It’s been a great few days for marriage equality, with an Arkansas state judge and a federal judge in Idaho striking down those states’ bans on marriage for same-sex couples. As with similar rulings in other states, the welfare of children weighed heavily in the judges’ decisions.
Judge Chris Piazza of Arkansas wrote Friday, in part (my bold throughout ):
Even if it were rational for the state to speculate that children raised by opposite-sex couples are better off than children raised by same-sex couples, there is no rational relationship between the Arkansas same-sex marriage bans and the this goal because Arkansas’s marriage laws do not prevent same-sex couples from having children. The only effect the bans have on children is harming those children of same-sex couples who are denied the protection and stability of parents who are legally married.
He also cited the previous case that struck down the ban on unmarried couples adopting children — an interesting example of parental rights leading the way towards marriage rights. Baby carriage before marriage, in this case:
The Arkansas Supreme Court applied a heightened scrutiny and struck down as unconstitutional an initiated act that prohibited unmarried opposite-sex and same-sex couples from adopting children. The exclusion of same-sex couples from marriage for no rational basis violates the fundamental right to privacy and equal protection.
In Idaho, U.S. Magistrate Judge Candy Dale wrote today:
The Defendants [of the marriage ban] make abundantly clear that marriage is a life-affirming institution — something to be encouraged because it provides stability not only for couples, but also for children. . . .
She addresses Governor Butch Otter’s contention that the state’s ban on marriage laws “advance the State’s interest in protecting children”:
Although the Court agrees that the State has a compelling interest in maximizing child welfare, the link between the interest in protecting children and Idaho’s Marriage Laws is so attenuated that it is not rational, let alone exceedingly persuasive. . . .

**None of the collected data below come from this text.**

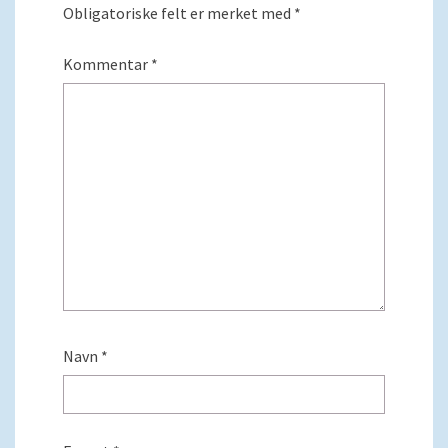
Obligatoriske felt er merket med
*
Kommentar
*
Navn
*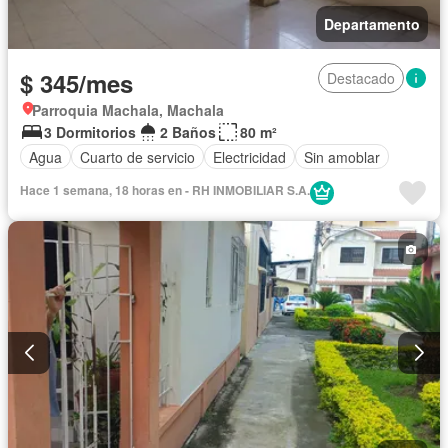
Departamento
$ 345/mes
Destacado
Parroquia Machala, Machala
3 Dormitorios
2 Baños
80 m²
Agua
Cuarto de servicio
Electricidad
Sin amoblar
Hace 1 semana, 18 horas en - RH INMOBILIAR S.A.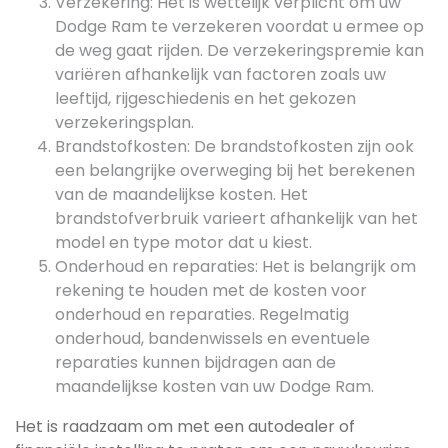
Verzekering: Het is wettelijk verplicht om uw
Dodge Ram te verzekeren voordat u ermee op
de weg gaat rijden. De verzekeringspremie kan
variëren afhankelijk van factoren zoals uw
leeftijd, rijgeschiedenis en het gekozen
verzekeringsplan.
Brandstofkosten: De brandstofkosten zijn ook
een belangrijke overweging bij het berekenen
van de maandelijkse kosten. Het
brandstofverbruik varieert afhankelijk van het
model en type motor dat u kiest.
Onderhoud en reparaties: Het is belangrijk om
rekening te houden met de kosten voor
onderhoud en reparaties. Regelmatig
onderhoud, bandenwissels en eventuele
reparaties kunnen bijdragen aan de
maandelijkse kosten van uw Dodge Ram.
Het is raadzaam om met een autodealer of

The best that can be said for Defendants’ position is that some social scientists quibble with the prevailing consensus that the children of same-sex parents, on average, fare no better or worse than the children of opposite-sex parents. But the Court need not — even if it could at the summary judgment stage — resolve this sociological debate. The parties’ debate over the scientific literature distracts from the essential inquiry into the logical link between child welfare and Idaho’s wholesale prohibition of same-sex marriage. That link is faulty for at least four reasons.
The reasons basically boil down to (my paraphrase): “we don’t require different-sex couples to procreate in order to marry, so we shouldn’t require the same of same-sex couples.” In her last reason, however, she notes that marriage can provide benefits for all children of married parents, not just those of different-sex parents:
Finally, and most importantly, the Governor’s child welfare rationales disregard the welfare of children with same-sex parents. . . . It is also clear that “[m]arriage can yield important benefits for children and families, including state and federal legal protections, economic resources, family stability, and social legitimacy. These benefits are equally advantageous for children and adolescents in families headed by same-sex and different-sex couples.” . . . No Defendant suggests that the State’s child welfare interest does not extend to the children in these households.
Then, in a big flourish:
Idaho’s Marriage Laws fail to advance the State’s interest because they withhold legal, financial, and social benefits from the very group they purportedly protect — children. . . . Failing to shield Idaho’s children in any rational way, Idaho’s Marriage Laws fall on the sword they wield against same-sex couples and their families.
Let’s hear it for Idaho! Potatoes for everyone!